Las Angustias de Dios -o crónica de una mente despertando - (DECIMOCUARTA PARTE)

Había vivido yo, sin duda, un día extremadamente pesado y difícil, el cual había rematado en una noche extraña y dolorosa, y ahora, conforme abría el día, sentía que había yo adquirido cierta iluminación, cierta sabiduría… Me sentía como golpeado por una epifanía: la vida estaba allá afuera, en el mundo, en la gente; la felicidad no era algo que encontraría en la oficina, encerrado entre cuatro paredes de tablaroca

Respiré profundamente el aroma matutino de la ciudad, como si estuviera en medio de un campo de nardo más que entre un desfile de automóviles…

¡Largo de aquí, mugroso! –escuché que alguien me gritó y al voltear pude ver que se trataba del portero del edificio amenazando con patearme si no hacía lo que me decía –.

Si hubiera vestido mi camisa y corbata, seguramente el portero me hubiese tratado de otro modo, pero ahora me encontraba fuera de toda regla social: era un inadaptado, y es que la gente “normal” usa ropa cuando sale a la calle y no un simple sarape…

¡Fuera de aquí –insistía aquél –o llamo a una patrulla!

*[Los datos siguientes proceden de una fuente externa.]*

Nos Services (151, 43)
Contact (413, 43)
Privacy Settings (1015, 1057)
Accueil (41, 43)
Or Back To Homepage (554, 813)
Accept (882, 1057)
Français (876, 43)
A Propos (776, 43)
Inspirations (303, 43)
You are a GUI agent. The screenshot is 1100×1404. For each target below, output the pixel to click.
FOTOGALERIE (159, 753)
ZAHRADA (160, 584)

Me levanté, y en ese momento cayó al piso el libro de Charles Dickens

¡Largo!
–¡Ya voy, ya voy! –respondí enfadado –.

Levanté el libro y cogí mi ropa, la cual seguía mojada. Comencé a caminar por la acera sin saber exactamente por dónde o a dónde me dirigía.
La gente comenzaba a salir de sus casas, y yo no sabía si avergonzarme o reírme al ver sus caras al momento de mirarme: se espantaban, me evitaban, volvían a mirarme de reojo y luego se marchaban a paso veloz;  algunas veces hacían gestos involuntarios que pretendían humillarme (“humillar o ser humillado”, ¿cierto…?).
Buscaba entonces algún lugar donde ocultarme y poder vestirme, aunque fuera con aquella ropa mojada: por lo menos así la gente no pensaría lo peor de mí…

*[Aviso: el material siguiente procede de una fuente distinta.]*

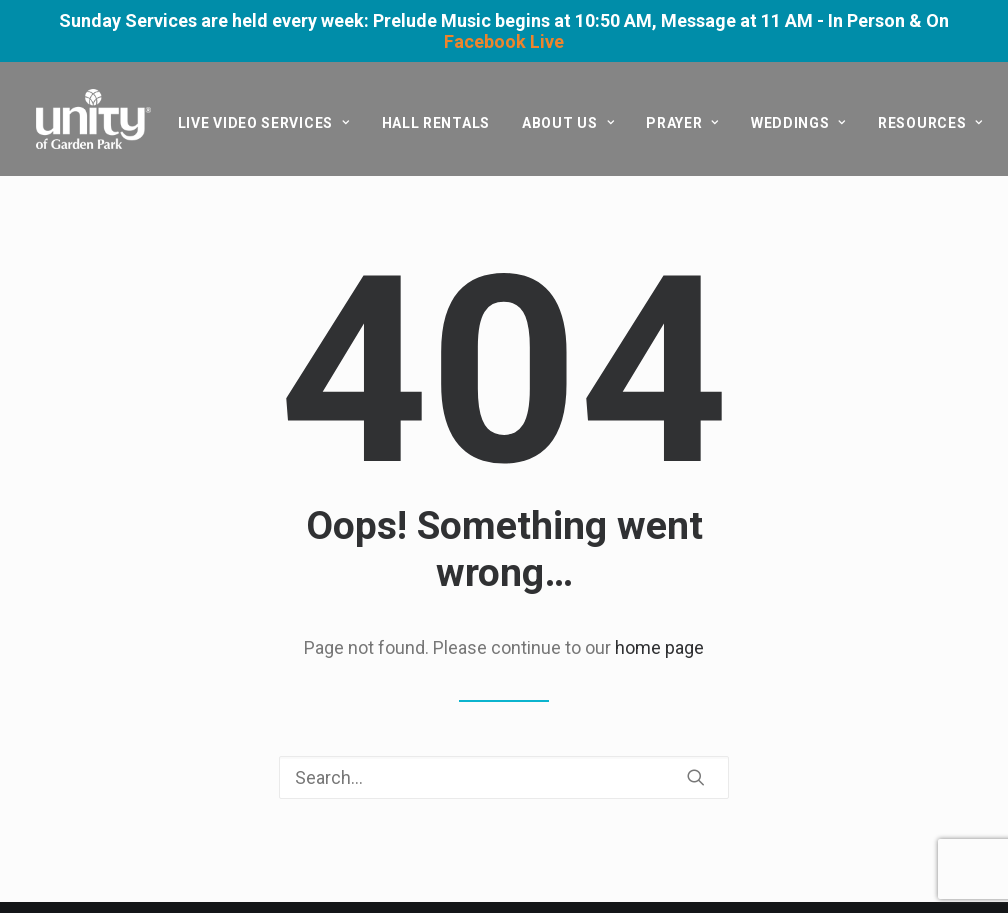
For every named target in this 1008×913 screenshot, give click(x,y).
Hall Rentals (436, 123)
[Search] (504, 777)
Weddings (798, 123)
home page (659, 647)
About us (568, 123)
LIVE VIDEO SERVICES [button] (264, 123)
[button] (696, 777)
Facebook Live (504, 41)
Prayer (682, 123)
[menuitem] (264, 123)
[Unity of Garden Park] (93, 119)
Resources (930, 123)
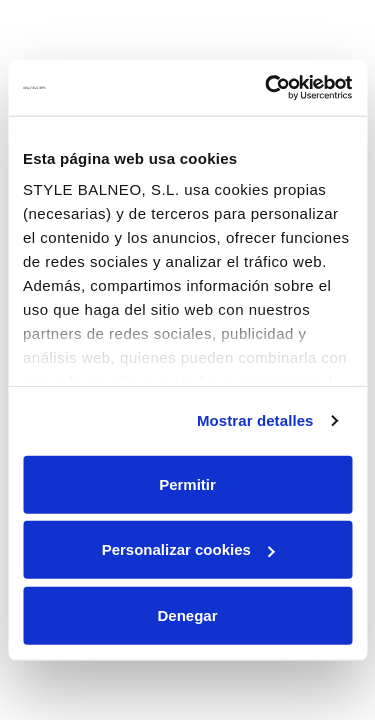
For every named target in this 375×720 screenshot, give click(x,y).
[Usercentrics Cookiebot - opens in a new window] (267, 88)
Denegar (187, 614)
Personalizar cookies (188, 549)
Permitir (187, 483)
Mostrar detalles (255, 420)
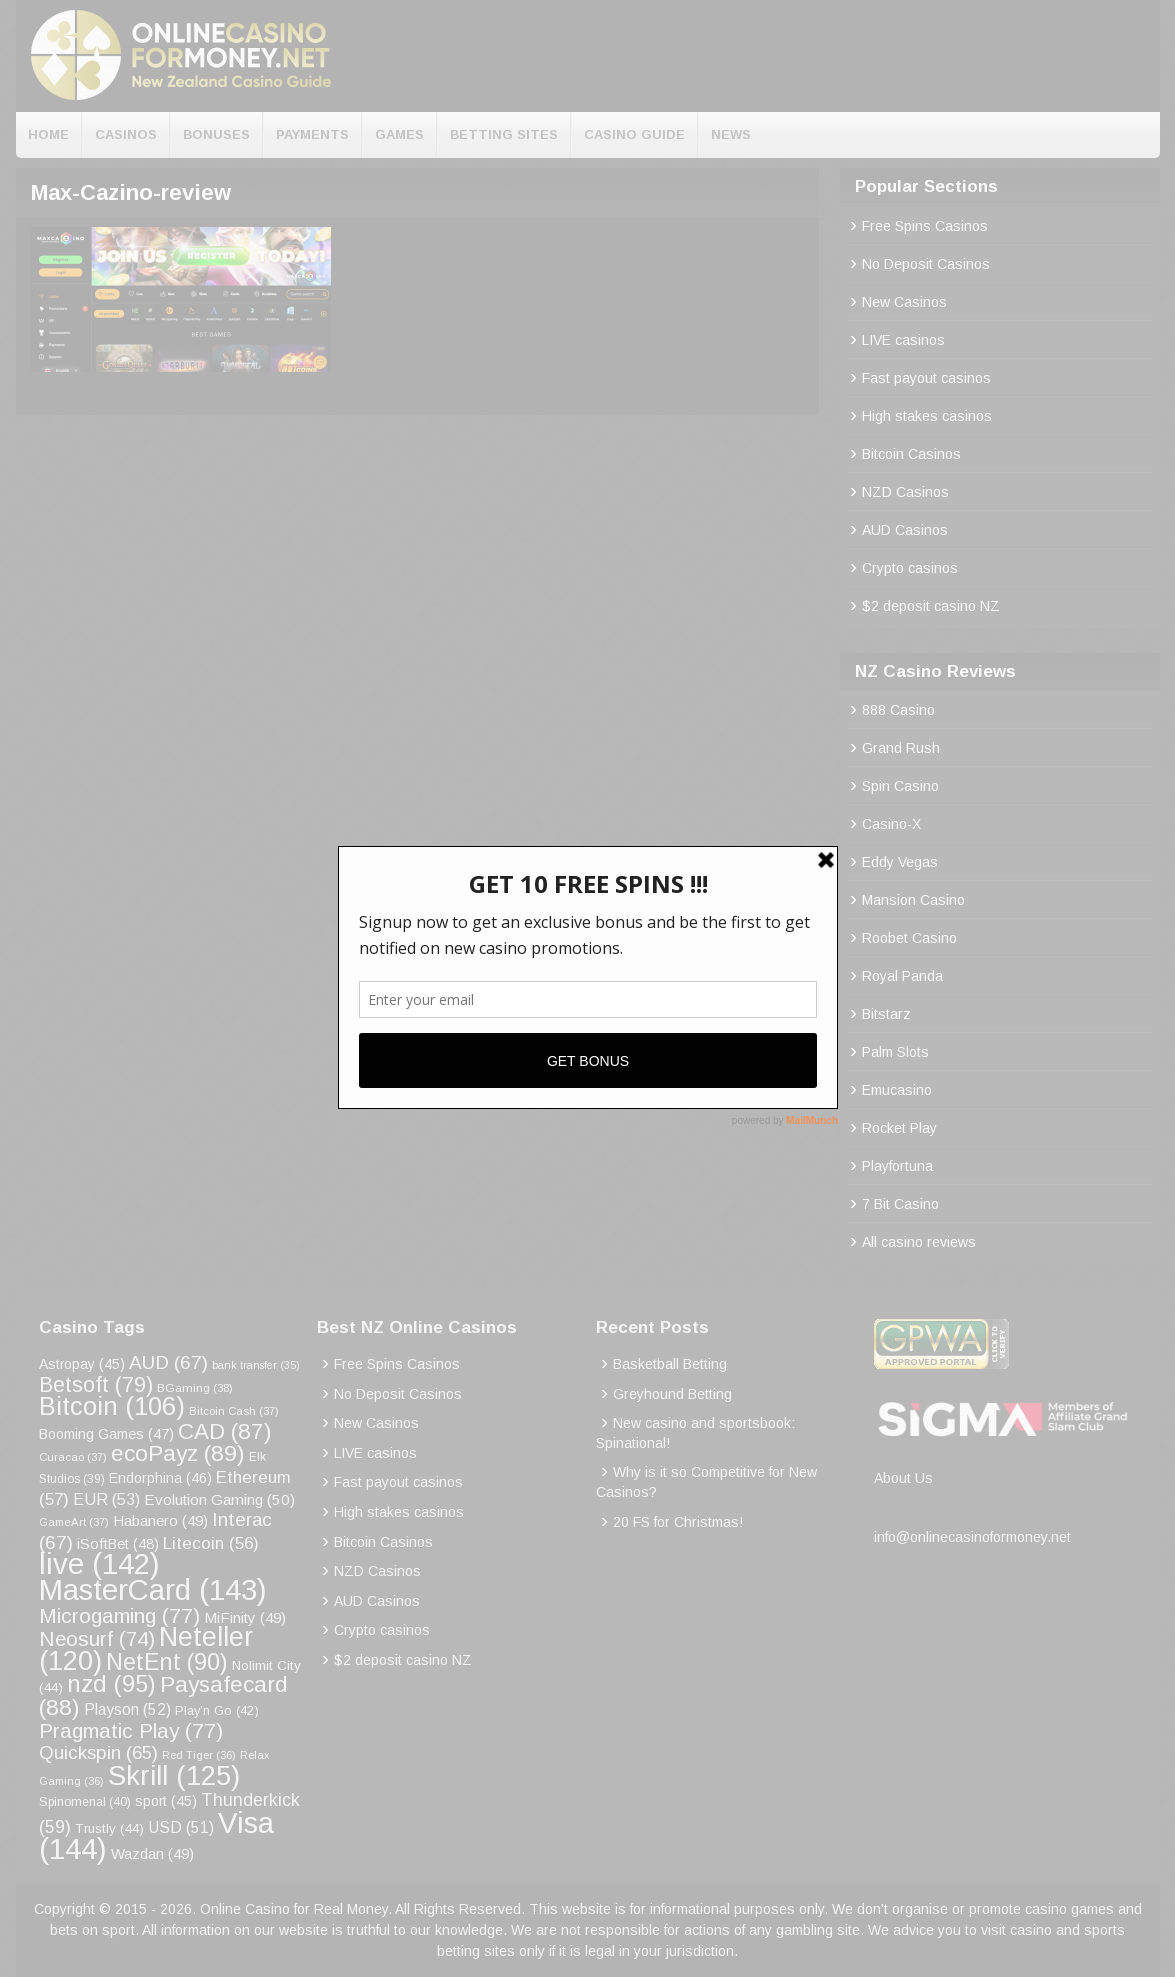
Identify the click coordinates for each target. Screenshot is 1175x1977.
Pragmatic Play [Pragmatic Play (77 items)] (131, 1730)
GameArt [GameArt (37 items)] (74, 1522)
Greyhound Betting (672, 1394)
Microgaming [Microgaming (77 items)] (119, 1615)
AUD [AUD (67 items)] (168, 1362)
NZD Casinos (905, 492)
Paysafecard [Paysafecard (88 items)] (163, 1695)
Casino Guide (634, 134)
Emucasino (897, 1090)
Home (48, 134)
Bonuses (216, 134)
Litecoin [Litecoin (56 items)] (211, 1543)
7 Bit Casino (900, 1204)
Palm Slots (895, 1052)
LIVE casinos (903, 340)
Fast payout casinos (926, 378)
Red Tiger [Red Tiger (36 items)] (199, 1755)
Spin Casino (900, 786)
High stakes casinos (927, 416)
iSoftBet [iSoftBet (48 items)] (118, 1544)
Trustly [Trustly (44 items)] (109, 1828)
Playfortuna (897, 1166)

Entonces me asombré al pensar cuánto pesa la sociedad sobre nosotros como individuos… ¡Cuán falsos y aparentes somos! ¡Qué pretenciosos e ilusorios! ¡Cuánta importancia le damos a nuestra imagen y qué prioritaria hemos vuelto nuestra apariencia frente al mundo! ¡Cuánta angustia cargamos sobre los hombros!
Y aquí pensé en deudas, tarjetas de crédito… ¡Tantos lujos y caprichos que nos seducen para gastar el dinero que no tenemos! Y, ¿con qué objeto? Con el único objeto de convertirnos en algo que no somos pero que, de algún modo, hemos convertido en un “deber ser” para sentirnos adaptados y aceptados: somos pequeñas figuras de cera que por fuera aparentan ser perfectas, aunque somos también tan vulnerables que cualquier percance mostrará al mundo que por dentro somos sólo un alma oscura, solitaria y vacía…

Me dieron ganas de deshacerme del sarape y andar desnudo por la calle, pero luego pensé en todo el desastre que aquello provocaría, y ya había sido demasiado hasta entonces, pues no era poca cosa estar en el estado en que yo me encontraba…

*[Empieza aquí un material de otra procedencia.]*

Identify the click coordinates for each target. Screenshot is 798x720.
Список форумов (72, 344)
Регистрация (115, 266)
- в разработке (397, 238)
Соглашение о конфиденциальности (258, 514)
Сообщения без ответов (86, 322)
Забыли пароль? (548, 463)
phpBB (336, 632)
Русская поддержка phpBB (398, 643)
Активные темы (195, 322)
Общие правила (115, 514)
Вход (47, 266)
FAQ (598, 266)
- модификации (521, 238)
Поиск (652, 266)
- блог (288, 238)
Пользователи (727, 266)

Pero -continué razonando –, ¿es que acaso la solución a todo el problema social es volvernos misántropos, retraídos, ariscos?

¡Ay, ¿por qué nosotros los hombres pensamos siempre que la solución a todo es el extremo opuesto al problema?! ¡Todo extremo es un problema!

Todo debe ser un balance, tal vez…

Yo no pedí vivir… No pedí nacer en este mundo… Nadie me pregunto qué clase de mundo quería… No se me dio la oportunidad de elegir entre sociedades o naciones… Por el contrario, se me obligo a adaptarme a un sistema, se me inculcaron ciertas bases con las que el mundo espera que yo pueda vivir y morir sin causar mucho desorden… Somos bombardeados constantemente con inmensas masas de información, pero nadie nos enseña a dudar: detenernos un momento y cuestionar todo lo que se nos muestra como verdades absolutas, incuestionables, inquebrantables, insoslayables…


Finalmente encontré un callejón lo suficientemente despoblado para poder vestirme y “darme una manita de gato”.